Thomas Piketty (2014) Capital in the Twenty-First Century, translated by the aptly named Arthur Goldhammer.


The rich are getting richer and the poor are getting poorer. The evidence is meticulously laid out here. Piketty is saying quite simply, prove me wrong. He asks for transparency of sources and is quite willing to give it for his own work. He is also saying that this trend which can be traced to the laissez-faire policies of Thatcher and Reaganites, in particular, have led to an increasing concentration of wealth that undermines any idea of meritocracy or indeed democracy in the modern state. Quite simply if world-wide economic growth continues to slow as it is already doing and wealth continues to flow from the many to the few then ceteris paribus the aristocracy of the wealthy are set to surpass those titled heads of eighteenth and nineteen centuries. In plain language, money gives birth to money, but there are no bastards other than the bastards that own it. That one-percent will own mostly everything. Economies of scale. Size matters. Large fortunes garner a higher rate of return.  Nine-percent will own something. Ninety-percent will live in constant deficit and won’t be able to pay for their funeral when they die. Welcome to the Twenty-First Century Belle Époque.

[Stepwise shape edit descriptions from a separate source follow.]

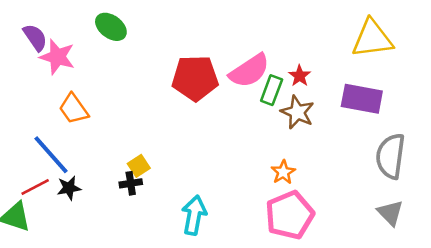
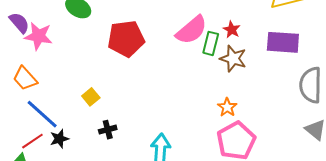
red pentagon: (195, 78) -> (126, 39), moved
orange trapezoid: (74, 109) -> (25, 78), moved
yellow square: (139, 166) -> (91, 97), moved

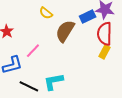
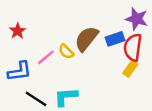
yellow semicircle: (46, 13) -> (66, 52), moved
blue rectangle: (88, 16) -> (115, 39), moved

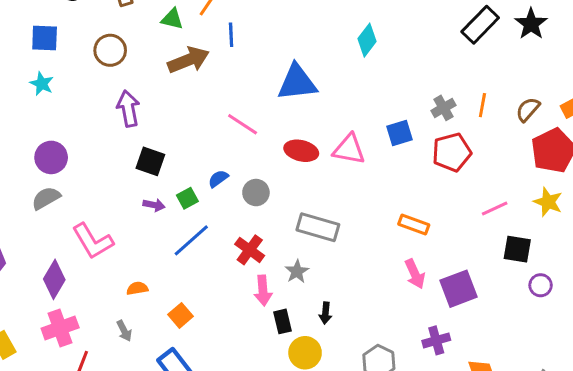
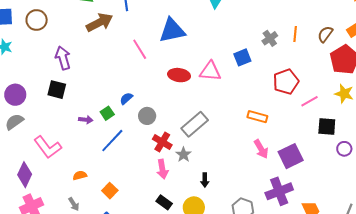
brown circle: (110, 50) -> (37, 20), moved
pink line: (243, 124) -> (140, 49), moved, turned 30
red pentagon: (452, 152) -> (286, 82), moved
black square: (150, 161) -> (57, 90), moved
gray circle: (256, 193) -> (147, 116), moved
gray rectangle: (318, 227) -> (195, 124), turned -52
red cross: (250, 250) -> (162, 142), moved
black rectangle: (283, 321) -> (164, 202), moved, turned -35
purple cross: (436, 340) -> (279, 191), size x1.5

Capital is not a stationary object, a fixed sum, but in its purest form liquidity that always flows through time in a particular direction towards a rentier class. One man’s deficit is another man’s surplus. Or it should be. Piketty noted a strange phenomenon. If all the known assets are added up and deficits subtracted they should equal each other. They don’t. Earth he suggests is perpetually indebted to Mars, or perhaps some people are hiding their financial assets. Here I must hold my hands up and claim ownership of one or two Swiss bank accounts, but some folk have called me worse things that a Martian. Think of the French term Belle Époque era, which the Oxford English dictionary literally defines as a ‘fine period’ prior to the First World War. Today we could ask the question, a fine period for whom? Then it was taken for granted, the natural order of things as the rich man in his castle; the rich man in his first class compartment; the rich man in his public school; the rich man in his separate waiting room for new-fangled train technology. And the poor man? Again we find the parallels.  Servants, workers and surplus to needs. Good governance meant keeping them in line and wealth flowing to the gilded one-percent.

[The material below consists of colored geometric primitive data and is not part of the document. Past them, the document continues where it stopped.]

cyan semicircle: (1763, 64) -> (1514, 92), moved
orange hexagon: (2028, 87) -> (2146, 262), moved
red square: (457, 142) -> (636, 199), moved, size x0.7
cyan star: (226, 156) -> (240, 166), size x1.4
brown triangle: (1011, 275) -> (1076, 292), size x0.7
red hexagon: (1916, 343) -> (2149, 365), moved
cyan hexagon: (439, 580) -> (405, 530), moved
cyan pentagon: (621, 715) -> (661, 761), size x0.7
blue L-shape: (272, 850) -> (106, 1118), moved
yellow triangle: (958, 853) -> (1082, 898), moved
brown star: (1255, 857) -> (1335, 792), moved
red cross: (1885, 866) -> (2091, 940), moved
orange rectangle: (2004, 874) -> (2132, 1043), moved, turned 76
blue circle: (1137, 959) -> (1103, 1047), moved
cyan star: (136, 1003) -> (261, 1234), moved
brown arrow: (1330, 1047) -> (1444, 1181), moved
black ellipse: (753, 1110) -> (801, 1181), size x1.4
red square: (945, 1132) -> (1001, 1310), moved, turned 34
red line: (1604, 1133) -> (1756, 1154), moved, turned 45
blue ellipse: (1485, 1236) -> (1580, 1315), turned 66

Piketty states this bluntly, ‘a drift towards oligarchy’. Here he states is politely.  ‘The experience of France in the Belle Époque [mirrored by other major European nations] proves, if proof were needed, that no hypocrisy is too great when economic and financial elites are obliged to defend their interests.’ There is no need to simplify the story-line. It is one we have all become too familiar with. The rich are rich because they are the wealth generators and their largesse will trickle down to the rest of us. Piketty shows wealth does not trickle down, but flows at increasing speed upward, from the poor to rich. Upward mobility, for the middle class in particular, is the first causality, more an aspiration than reality. Two-thirds of the population nowadays can expect their children to do less well than they have done.

Imagine Colin Walsh, chairman of CBI, addressing his members as Irving Fisher, president of the American Economic Association did after the First World War. The fact that ‘ “2% of the population owns more than 50% of the wealth…two-thirds owns almost nothing” struck him as  “an undemocratic distribution of wealth,” which threatened the very foundations of US society’. His solution was an increase in tax on the largest estates. Thatcher and Reagan’s solution was to lessen the burden on the few and increase the burden on the many with predictable results.

Colin Walsh’s members as wealth generators do the right thing. They vote to increase their annual rates of pay –because they deserve it. Let’s call this the collective placebo effect. They say if you don’t give us what we ask the economy won’t get better. Piketty shows that the US and UK economies performed no better in term of productivity and profit than their counterparts and often they performed worse. Economic growth was highest in the thirty years after The Second World War when executive pay was effectively pegged by a tax rate that extended from its highest point in Germany, 1947-49 to 90%, but for other modern countries varied from 50% to 70%, the UK being one of the higher bands.

The shibboleth that it is the laws of supply and demand that determine the going rate of executive pay and if the Anglo-Saxon or American manager is not paid it he will decant to countries such as Mexico or Canada is a more successful storyline than Larry Hagman’s Dallas. Piketty dismisses it as ‘devoid of common sense’. What is clear is a privileged cohort has supercharged their self-worth, the cost of which is paid for by the 99% of the population that do not have the same resources to advertise their nascent skills.

The Belle Époque for the common working man in which many of the social institutions we now take for granted were established in the thirty-years after The Second World War. Those days are gone my friend. Piketty urges ‘citizens should take a serious interest in money, the facts surrounding it, and its history’. The facts are quite simple here in the UK. A small elite group have political and economic power and are taking every opportunity to defend their interests, enrich themselves and their cronies, by impoverishing those least able to resist and claim we’re ‘all in it together’. The more things change, the more things remain the same.